A vehicle's engine is designed with a certain torque/power band so that, along with the transmission, the engine will be allowed to operate within that torque band to allow the vehicle to move. If you try to apply too much load (taking off from a light with a standard transmission, for instance) without enough engine RPMs, you'll stall the engine (NOTE: Engine stall has nothing to do with TC stall) and the vehicle won't move. Slipping the clutch in this situation is analogous to how the torque converter allows a slippage. By doing so, the engine is allowed to get into its designed toque/power band and the vehicle can then start moving. Once the vehicle is moving and the engine operates above the TC's stall speed, the engine is then motivating the input of the transmission at the same general speed as it is running (there is a bit of slippage there until TC lockup ... but that's another story entirely).

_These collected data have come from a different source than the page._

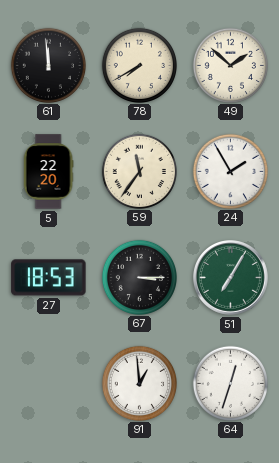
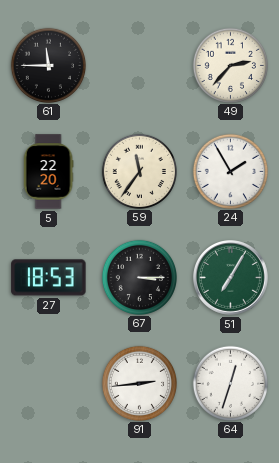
61: 11:59 -> 11:45
78: 7:40 -> none
49: 1:52 -> 2:37
91: 12:59 -> 2:44
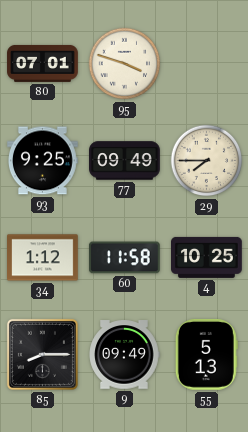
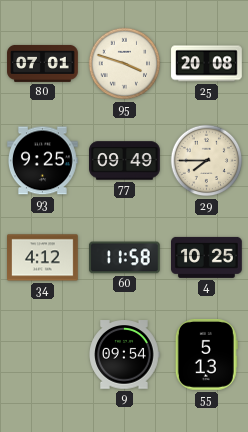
25: none -> 20:08
34: 1:12 -> 4:12
85: 8:15 -> none
9: 09:49 -> 09:54
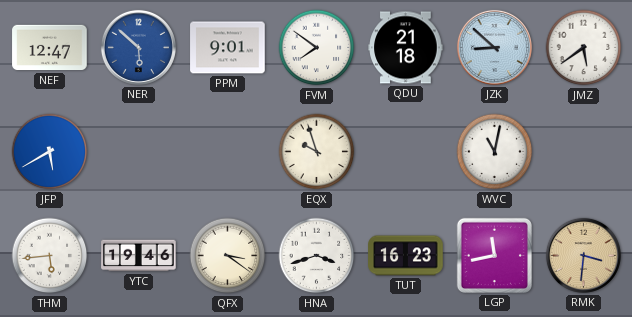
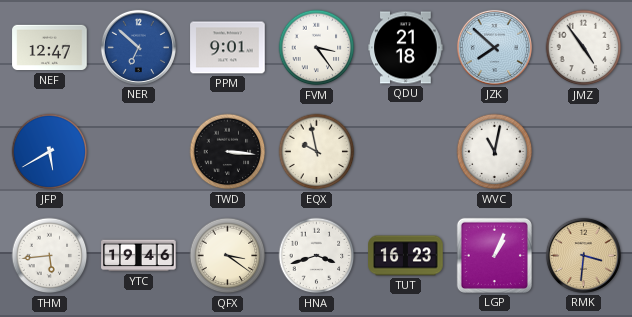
NER: 5:52 -> 6:52
FVM: 7:51 -> 3:24
JZK: 8:52 -> 7:52
JMZ: 5:39 -> 4:54
TWD: none -> 3:16
EQX: 9:57 -> 9:58
LGP: 11:43 -> 1:04
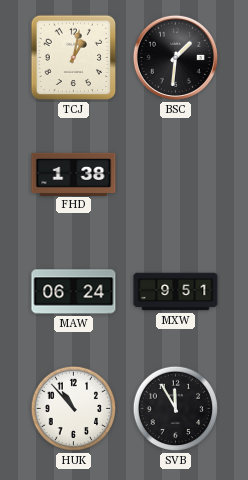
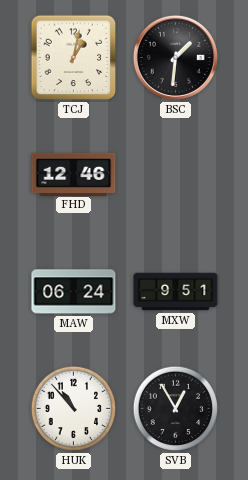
FHD: 1:38 -> 12:46
SVB: 11:55 -> 12:55
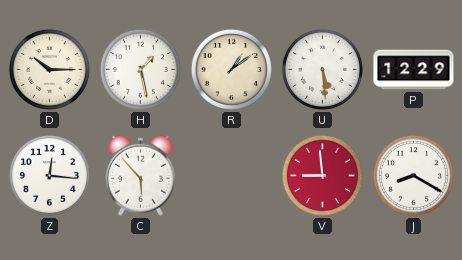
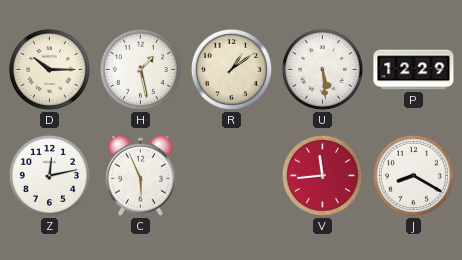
Z: 12:16 -> 12:13
C: 5:53 -> 5:56
V: 8:59 -> 11:44
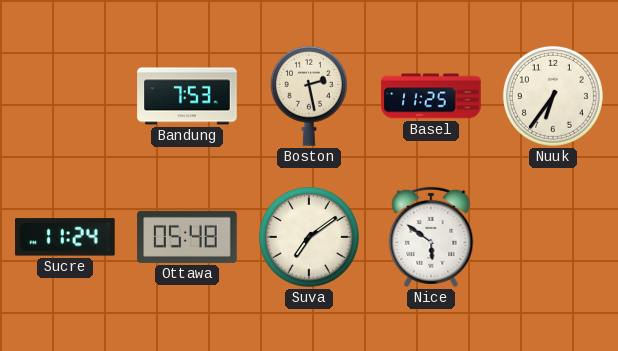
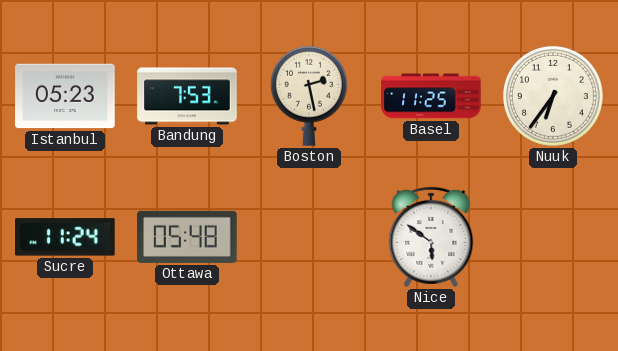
Istanbul: none -> 05:23
Suva: 7:09 -> none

• Thank you very much for your answer :) I was wondering if you recommend any books on the topic? Commented Dec 4, 2015 at 16:10

There is one of two mechanisms that sit between the engine and transmission.

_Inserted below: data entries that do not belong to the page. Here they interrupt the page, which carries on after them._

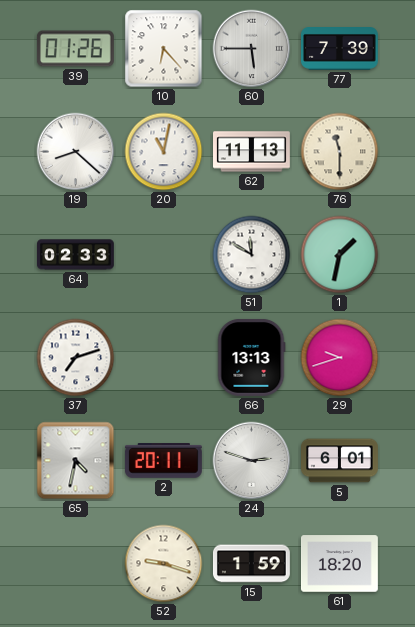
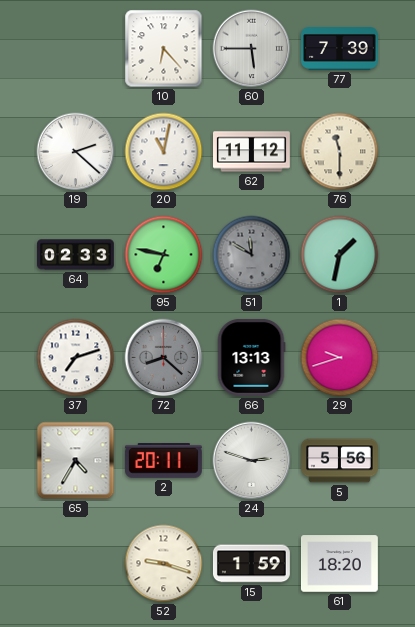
39: 01:26 -> none
19: 8:22 -> 2:22
62: 11:13 -> 11:12
95: none -> 6:47
51 dial: white -> grey
72: none -> 8:22
65: 4:32 -> 4:35
5: 6:01 -> 5:56
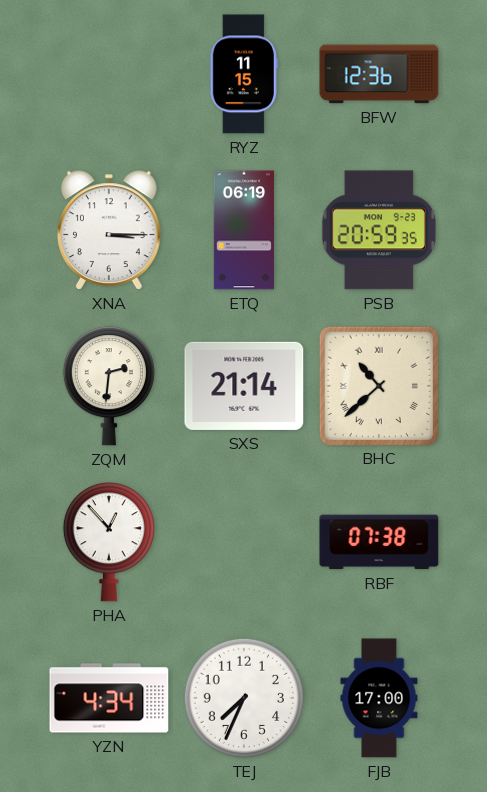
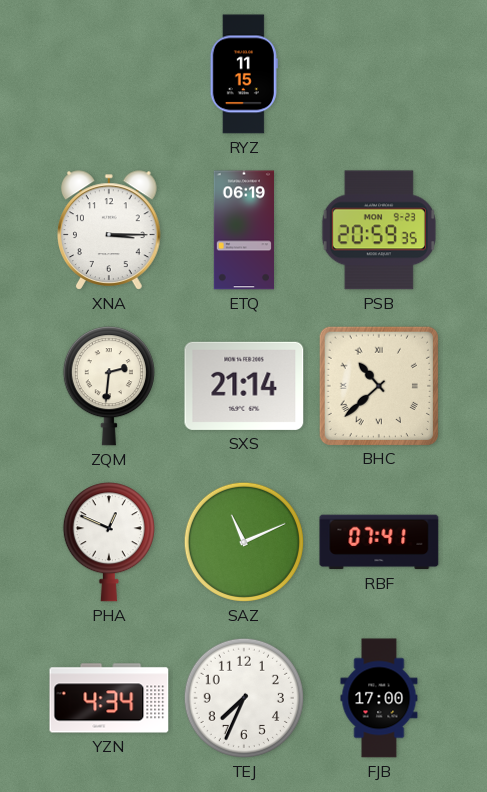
BFW: 12:36 -> none
PHA: 12:53 -> 12:49
SAZ: none -> 11:11
RBF: 07:38 -> 07:41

The first is a clutch/manual transmission. The clutch connects and disconnects the engine from the transmission. The clutch is effectively a direct drive, so if you come to a stop without disconnecting the clutch then the engine will stall. Accelerating from a stop looks like this; The engine is idling at a stop with the clutch disconnected, the driver raises the rpm slightly and slowly engages the clutch, as the clutch engages it will slip for a second or two to get the car moving, when the clutch fully engages that one to one connection is made and full acceleration can be achieved.

The second is a torque converter/automatic transmission. The simplest definition of a torque converter is a fluid coupling. This coupling can tolerate up to between 1000 and 2000 rpm of slip. This slip allows sitting at a stop with the engine idling at 500 to 1500 rpm. When taking off from a stop the engine is idling. Hitting the gas causes the rpm to climb, there comes a point where the torque converter stalls which is the condition of reaching the limit of the slip, at this point the engine provides power to the wheels to get it moving.